* Assignment *
Beginning with the line where "info@reparierbar-radeberg.de" appears, retype every remaining line of the data below, both the first and last included.

(Material supplied)

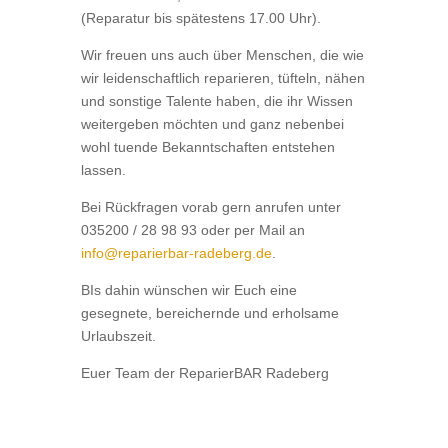
(Reparatur bis spätestens 17.00 Uhr).
Wir freuen uns auch über Menschen, die wie
wir leidenschaftlich reparieren, tüfteln, nähen
und sonstige Talente haben, die ihr Wissen
weitergeben möchten und ganz nebenbei
wohl tuende Bekanntschaften entstehen
lassen.
Bei Rückfragen vorab gern anrufen unter
035200 / 28 98 93 oder per Mail an
info@reparierbar-radeberg.de
.
BIs dahin wünschen wir Euch eine
gesegnete, bereichernde und erholsame
Urlaubszeit.
Euer Team der ReparierBAR Radeberg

(End Material supplied)

* Exercise response *
info@reparierbar-radeberg.de
.
BIs dahin wünschen wir Euch eine
gesegnete, bereichernde und erholsame
Urlaubszeit.
Euer Team der ReparierBAR Radeberg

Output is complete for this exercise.